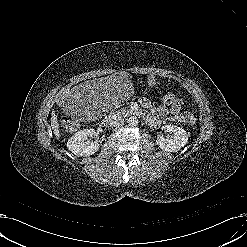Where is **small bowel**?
Wrapping results in <instances>:
<instances>
[{
    "instance_id": "small-bowel-1",
    "label": "small bowel",
    "mask_w": 247,
    "mask_h": 247,
    "mask_svg": "<svg viewBox=\"0 0 247 247\" xmlns=\"http://www.w3.org/2000/svg\"><path fill=\"white\" fill-rule=\"evenodd\" d=\"M149 85L153 86L156 83L155 78L150 77L148 79ZM142 104L145 108H152V104L148 100H143ZM159 115L162 117L171 120V121H177L180 123L186 122V118L189 115L188 112H182L181 111V103L175 99V97L171 100V104L169 106H161L158 109ZM146 122L151 127H158L160 125L159 118L154 114H149L146 116Z\"/></svg>"
}]
</instances>
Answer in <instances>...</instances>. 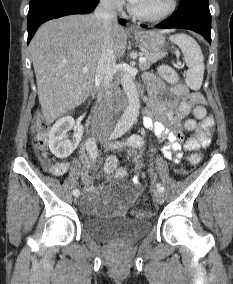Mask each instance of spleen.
Segmentation results:
<instances>
[{"instance_id":"3e777b00","label":"spleen","mask_w":233,"mask_h":284,"mask_svg":"<svg viewBox=\"0 0 233 284\" xmlns=\"http://www.w3.org/2000/svg\"><path fill=\"white\" fill-rule=\"evenodd\" d=\"M170 40L181 49L184 55L188 67L186 85L192 90H199L203 82L205 69L200 46L192 37L185 34L172 35Z\"/></svg>"}]
</instances>
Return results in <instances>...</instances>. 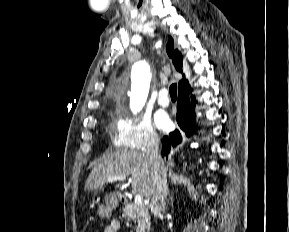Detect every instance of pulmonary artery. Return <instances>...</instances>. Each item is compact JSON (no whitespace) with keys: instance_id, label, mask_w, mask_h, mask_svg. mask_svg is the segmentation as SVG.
Instances as JSON below:
<instances>
[{"instance_id":"1","label":"pulmonary artery","mask_w":289,"mask_h":232,"mask_svg":"<svg viewBox=\"0 0 289 232\" xmlns=\"http://www.w3.org/2000/svg\"><path fill=\"white\" fill-rule=\"evenodd\" d=\"M157 101L162 107L169 106L170 100L168 98V91L165 88L159 91Z\"/></svg>"}]
</instances>
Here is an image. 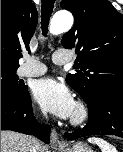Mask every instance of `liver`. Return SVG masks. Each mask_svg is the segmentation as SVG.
Listing matches in <instances>:
<instances>
[{"mask_svg": "<svg viewBox=\"0 0 123 152\" xmlns=\"http://www.w3.org/2000/svg\"><path fill=\"white\" fill-rule=\"evenodd\" d=\"M30 137L13 132L1 131V152H28ZM37 152H44L45 148L38 140H33Z\"/></svg>", "mask_w": 123, "mask_h": 152, "instance_id": "6515ba94", "label": "liver"}]
</instances>
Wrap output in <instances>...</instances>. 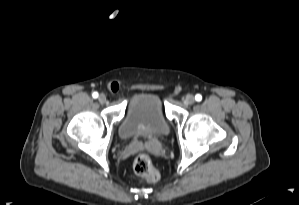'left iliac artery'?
I'll use <instances>...</instances> for the list:
<instances>
[{
  "label": "left iliac artery",
  "instance_id": "1",
  "mask_svg": "<svg viewBox=\"0 0 299 205\" xmlns=\"http://www.w3.org/2000/svg\"><path fill=\"white\" fill-rule=\"evenodd\" d=\"M195 99L199 102L202 100V96L200 94H196Z\"/></svg>",
  "mask_w": 299,
  "mask_h": 205
}]
</instances>
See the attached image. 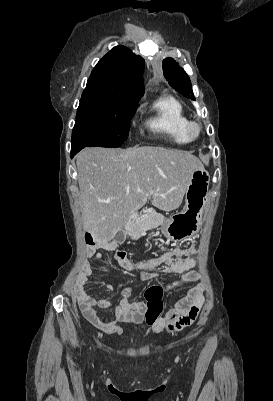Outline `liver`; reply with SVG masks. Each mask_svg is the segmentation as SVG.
I'll use <instances>...</instances> for the list:
<instances>
[{
  "label": "liver",
  "instance_id": "6515ba94",
  "mask_svg": "<svg viewBox=\"0 0 273 401\" xmlns=\"http://www.w3.org/2000/svg\"><path fill=\"white\" fill-rule=\"evenodd\" d=\"M76 164L83 229L96 243L114 239L147 198L160 211L178 209L192 170L203 168L192 152L163 146L83 148Z\"/></svg>",
  "mask_w": 273,
  "mask_h": 401
}]
</instances>
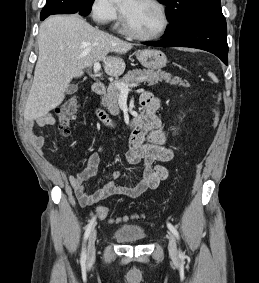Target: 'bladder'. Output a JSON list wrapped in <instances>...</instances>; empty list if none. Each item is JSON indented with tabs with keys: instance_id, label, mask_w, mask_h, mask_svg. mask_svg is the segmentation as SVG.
I'll return each mask as SVG.
<instances>
[{
	"instance_id": "31cf9c89",
	"label": "bladder",
	"mask_w": 259,
	"mask_h": 283,
	"mask_svg": "<svg viewBox=\"0 0 259 283\" xmlns=\"http://www.w3.org/2000/svg\"><path fill=\"white\" fill-rule=\"evenodd\" d=\"M121 242H139L146 239L145 228L138 224H123L114 233Z\"/></svg>"
}]
</instances>
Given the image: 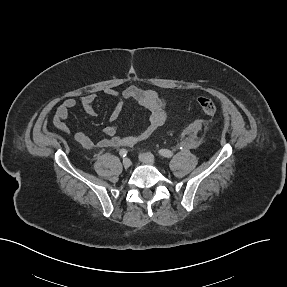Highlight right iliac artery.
Segmentation results:
<instances>
[{"label":"right iliac artery","instance_id":"82829eb1","mask_svg":"<svg viewBox=\"0 0 287 287\" xmlns=\"http://www.w3.org/2000/svg\"><path fill=\"white\" fill-rule=\"evenodd\" d=\"M127 150L126 149H121L120 151H119V154H120V156H122V157H125L126 155H127Z\"/></svg>","mask_w":287,"mask_h":287}]
</instances>
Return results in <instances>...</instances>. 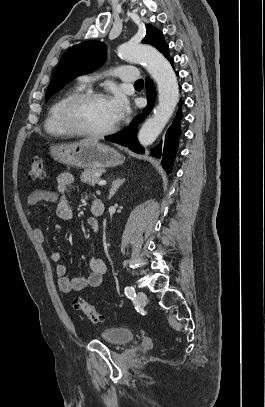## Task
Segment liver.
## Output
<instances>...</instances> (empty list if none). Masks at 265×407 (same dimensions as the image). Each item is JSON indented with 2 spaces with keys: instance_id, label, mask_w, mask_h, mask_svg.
<instances>
[{
  "instance_id": "obj_1",
  "label": "liver",
  "mask_w": 265,
  "mask_h": 407,
  "mask_svg": "<svg viewBox=\"0 0 265 407\" xmlns=\"http://www.w3.org/2000/svg\"><path fill=\"white\" fill-rule=\"evenodd\" d=\"M91 141H94V140H92V139H86V140H83V141H81V142H91Z\"/></svg>"
}]
</instances>
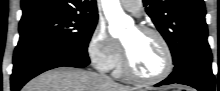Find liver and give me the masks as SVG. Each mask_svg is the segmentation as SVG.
Returning <instances> with one entry per match:
<instances>
[{
	"instance_id": "1",
	"label": "liver",
	"mask_w": 220,
	"mask_h": 91,
	"mask_svg": "<svg viewBox=\"0 0 220 91\" xmlns=\"http://www.w3.org/2000/svg\"><path fill=\"white\" fill-rule=\"evenodd\" d=\"M22 91H135L107 81L98 74L72 67H59L29 81Z\"/></svg>"
}]
</instances>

┄┄┄┄┄┄

### WHAT YOU SHOULD DO
I would like you to set down the lines above, from the one containing "Segment liver." to the final line, exactly as written and without pictures.

### WRITTEN REPLY
Segment liver.
## Output
<instances>...</instances> (empty list if none). Masks at 265×407 (same dimensions as the image). Each item is JSON indented with 2 spaces with keys: instance_id, label, mask_w, mask_h, mask_svg.
<instances>
[{
  "instance_id": "obj_1",
  "label": "liver",
  "mask_w": 265,
  "mask_h": 407,
  "mask_svg": "<svg viewBox=\"0 0 265 407\" xmlns=\"http://www.w3.org/2000/svg\"><path fill=\"white\" fill-rule=\"evenodd\" d=\"M91 141H94V140H92V139H86V140H83V141H81V142H91Z\"/></svg>"
}]
</instances>
Find liver and give me the masks as SVG. Each mask_svg is the segmentation as SVG.
Returning <instances> with one entry per match:
<instances>
[{
	"instance_id": "1",
	"label": "liver",
	"mask_w": 220,
	"mask_h": 91,
	"mask_svg": "<svg viewBox=\"0 0 220 91\" xmlns=\"http://www.w3.org/2000/svg\"><path fill=\"white\" fill-rule=\"evenodd\" d=\"M22 91H135L107 81L98 74L72 67H59L29 81Z\"/></svg>"
}]
</instances>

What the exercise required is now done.